Gap 4: grounding in the physical world

"World models: on the path to physical understanding" describes the sim-to-real gap: a system that shines in simulation often behaves surprisingly fragile in the unpredictable real world. A language model can describe every step of a recipe precisely without ever having understood how much force it takes to crush an egg.

Gap 5: reliable self-assessment

"Where AI hits its limits" showed that a model often sounds just as confident giving a wrong answer as a right one. Knowing what you don't know is its own capability - and today's models mostly lack it. That makes automated oversight harder: a system that doesn't reliably signal its own uncertainty is hard to monitor automatically (see "Human in the loop: when AI needs approval").

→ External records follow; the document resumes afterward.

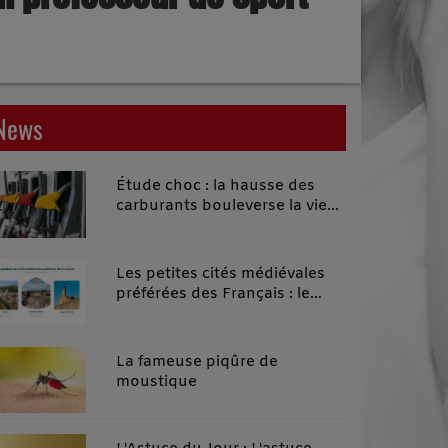
News
Étude choc : la hausse des
carburants bouleverse la vie
quotidienne des habitants des
territoires ruraux
Les petites cités médiévales
préférées des Français : le
classement 2026 qui remonte
le temps
La fameuse piqûre de
moustique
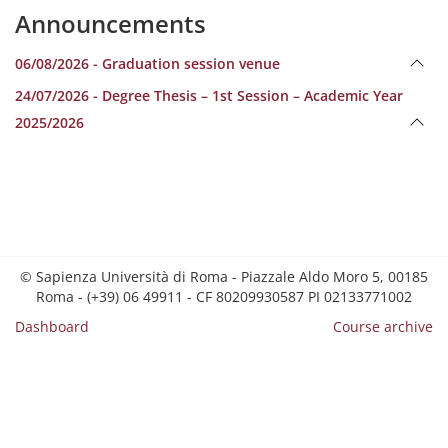
Announcements
06/08/2026 - Graduation session venue
24/07/2026 - Degree Thesis – 1st Session – Academic Year
2025/2026
© Sapienza Università di Roma - Piazzale Aldo Moro 5, 00185
Roma - (+39) 06 49911 - CF 80209930587 PI 02133771002
Dashboard
Course archive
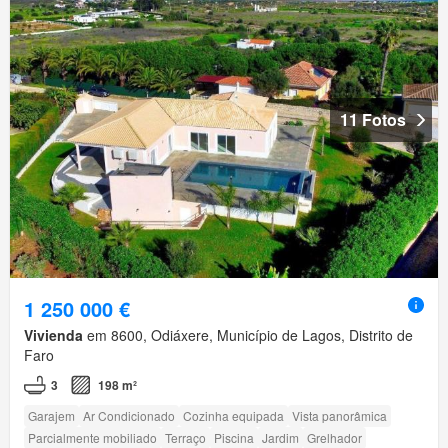
11 Fotos
1 250 000 €
Vivienda
em 8600, Odiáxere, Município de Lagos, Distrito de
Faro
3
198 m²
Garajem
Ar Condicionado
Cozinha equipada
Vista panorâmica
Parcialmente mobiliado
Terraço
Piscina
Jardim
Grelhador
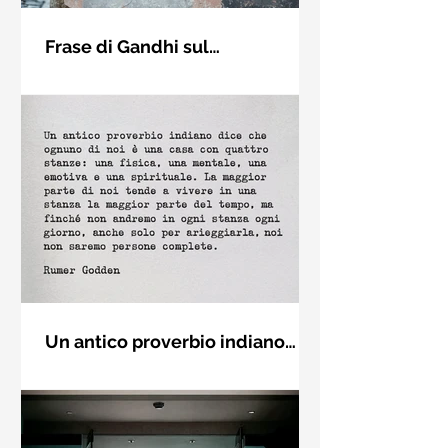
Frase di Gandhi sul
cambiamento: "Sii il
Sii il cambiamento che vuoi vedere
cambiamento che vuoi vedere
nel mondo. Mahatma Gandhi
nel mondo" - Frasi sui muri
Un antico proverbio indiano
dice che ognuno di noi è una
Un antico proverbio indiano dice che
casa con quattro stanze - Frasi
ognuno di noi è una casa con quattro
con la macchina per scrivere
stanze: una fisica, una mentale, una
emotiva e una (...)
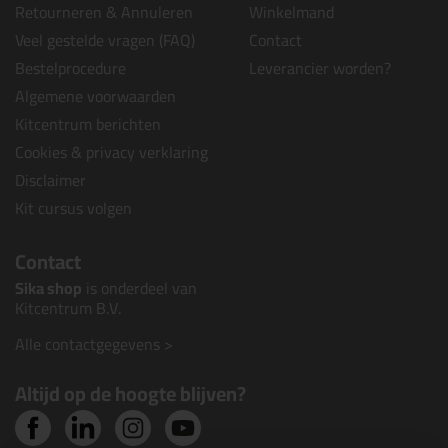
Retourneren & Annuleren
Winkelmand
Veel gestelde vragen (FAQ)
Contact
Bestelprocedure
Leverancier worden?
Algemene voorwaarden
Kitcentrum berichten
Cookies & privacy verklaring
Disclaimer
Kit cursus volgen
Contact
Sika shop
is onderdeel van
Kitcentrum B.V.
Alle contactgegevens >
Altijd op de hoogte blijven?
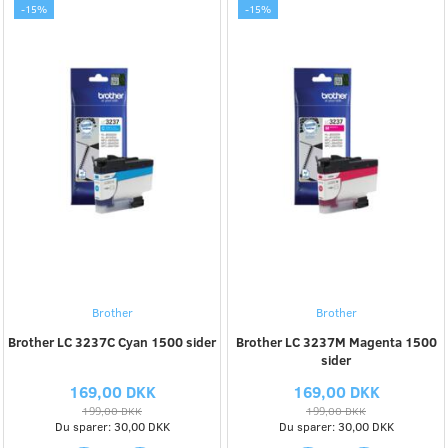
-15%
-15%
Brother
Brother
Brother LC 3237C Cyan 1500 sider
Brother LC 3237M Magenta 1500
sider
169,00 DKK
169,00 DKK
199,00 DKK
199,00 DKK
Du sparer:
30,00 DKK
Du sparer:
30,00 DKK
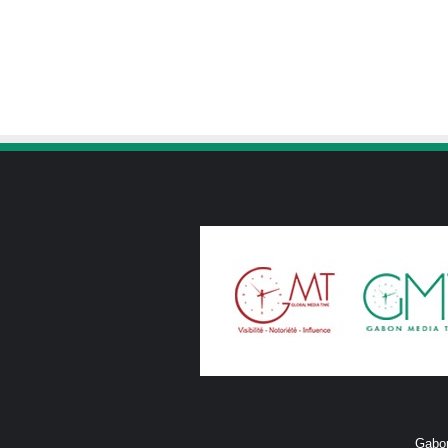
Gabon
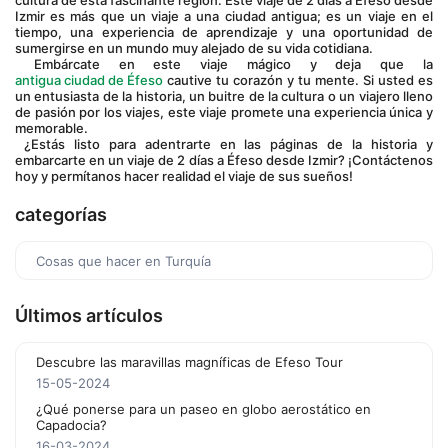
cultura de esta fascinante región. Este viaje de 2 días a Éfeso desde 
Izmir es más que un viaje a una ciudad antigua; es un viaje en el 
tiempo, una experiencia de aprendizaje y una oportunidad de 
sumergirse en un mundo muy alejado de su vida cotidiana.
 Embárcate en este viaje mágico y deja que la 
antigua ciudad de Éfeso
 cautive tu corazón y tu mente. Si usted es 
un entusiasta de la historia, un buitre de la cultura o un viajero lleno 
de pasión por los viajes, este viaje promete una experiencia única y 
memorable.
 ¿Estás listo para adentrarte en las páginas de la historia y 
embarcarte en un viaje de 2 días a Éfeso desde Izmir? ¡Contáctenos 
hoy y permítanos hacer realidad el viaje de sus sueños!
categorías
Cosas que hacer en Turquía
Últimos artículos
Descubre las maravillas magníficas de Efeso Tour
15-05-2024
¿Qué ponerse para un paseo en globo aerostático en
Capadocia?
16-03-2024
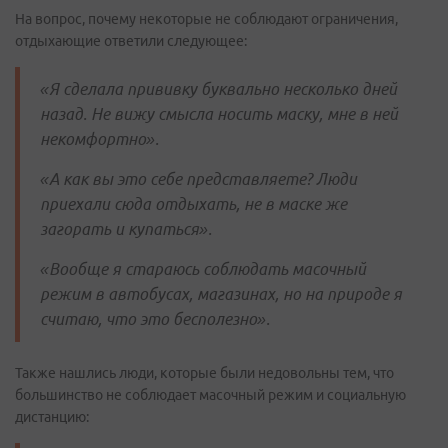
На вопрос, почему некоторые не соблюдают ограничения,
отдыхающие ответили следующее:
«Я сделала прививку буквально несколько дней
назад. Не вижу смысла носить маску, мне в ней
некомфортно».
«А как вы это себе представляете? Люди
приехали сюда отдыхать, не в маске же
загорать и купаться».
«Вообще я стараюсь соблюдать масочный
режим в автобусах, магазинах, но на природе я
считаю, что это бесполезно».
Также нашлись люди, которые были недовольны тем, что
большинство не соблюдает масочный режим и социальную
дистанцию:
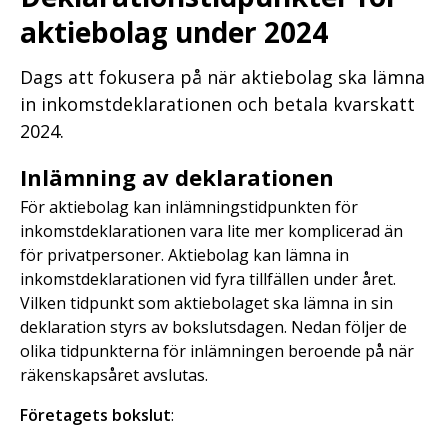
aktiebolag under 2024
Dags att fokusera på när aktiebolag ska lämna
in inkomstdeklarationen och betala kvarskatt
2024.
Inlämning av deklarationen
För aktiebolag kan inlämningstidpunkten för
inkomstdeklarationen vara lite mer komplicerad än
för privatpersoner. Aktiebolag kan lämna in
inkomstdeklarationen vid fyra tillfällen under året.
Vilken tidpunkt som aktiebolaget ska lämna in sin
deklaration styrs av bokslutsdagen. Nedan följer de
olika tidpunkterna för inlämningen beroende på när
räkenskapsåret avslutas.
Företagets bokslut
:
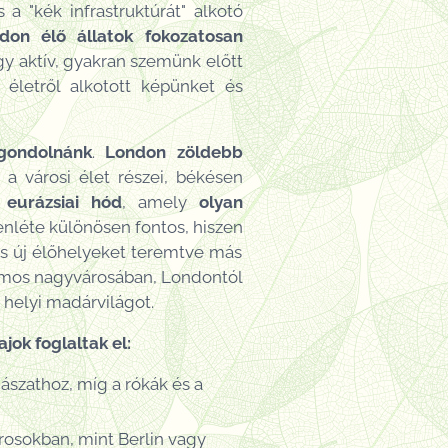
a "kék infrastruktúrát" alkotó
don élő állatok fokozatosan
y aktív, gyakran szemünk előtt
i életről alkotott képünket és
 gondolnánk
.
London zöldebb
a városi élet részei, békésen
z
eurázsiai hód
, amely
olyan
lenléte különösen fontos, hiszen
és új élőhelyeket teremtve más
ámos nagyvárosában, Londontól
 helyi madárvilágot.
jok foglaltak el:
ászathoz, míg a rókák és a
rosokban, mint Berlin vagy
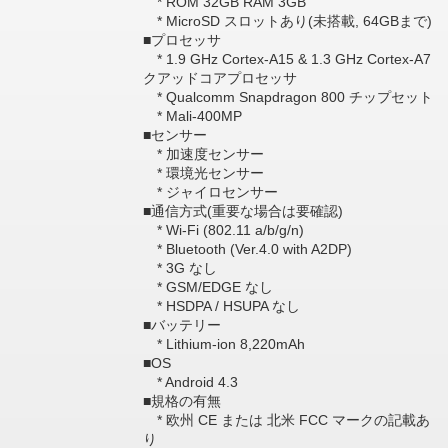
* ROM 32GB RAM 3GB
* MicroSD スロットあり(未搭載, 64GBまで)
■プロセッサ
* 1.9 GHz Cortex-A15 & 1.3 GHz Cortex-A7
クアッドコアプロセッサ
* Qualcomm Snapdragon 800 チップセット
* Mali-400MP
■センサー
* 加速度センサー
* 環境光センサー
* ジャイロセンサー
■通信方式(重要な場合は要確認)
* Wi-Fi (802.11 a/b/g/n)
* Bluetooth (Ver.4.0 with A2DP)
* 3G なし
* GSM/EDGE なし
* HSDPA / HSUPA なし
■バッテリー
* Lithium-ion 8,220mAh
■OS
* Android 4.3
■規格の有無
* 欧州 CE または 北米 FCC マークの記載あ
り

Why this matters for you as a decision-maker

These five gaps aren't a reason to avoid AI - they show where human oversight is still needed today. Knowing them lets you target where AI already works reliably (narrow, tightly scoped tasks close to the training data) instead of waiting for a generality that doesn't exist yet.

The key points

  • On the level scale from "What is AGI, really?", the best models today sit at level 2, "broad assistance" - not level 3, "generalized competence".
  • Five concrete gaps separate today's state from AGI: generalization outside the training distribution, continual learning without forgetting, reliability across long task chains, physical grounding, and reliable self-assessment.
  • The error chain in long tasks is especially practical: even small per-step error rates compound over many steps into low overall success rates.
  • Today's models are essentially frozen after training - new knowledge only comes through retraining or the current context, not through ongoing learning.
  • These gaps aren't a reason to avoid AI - they show where human oversight is still needed today and where AI already works reliably.

Quick check: did that make sense?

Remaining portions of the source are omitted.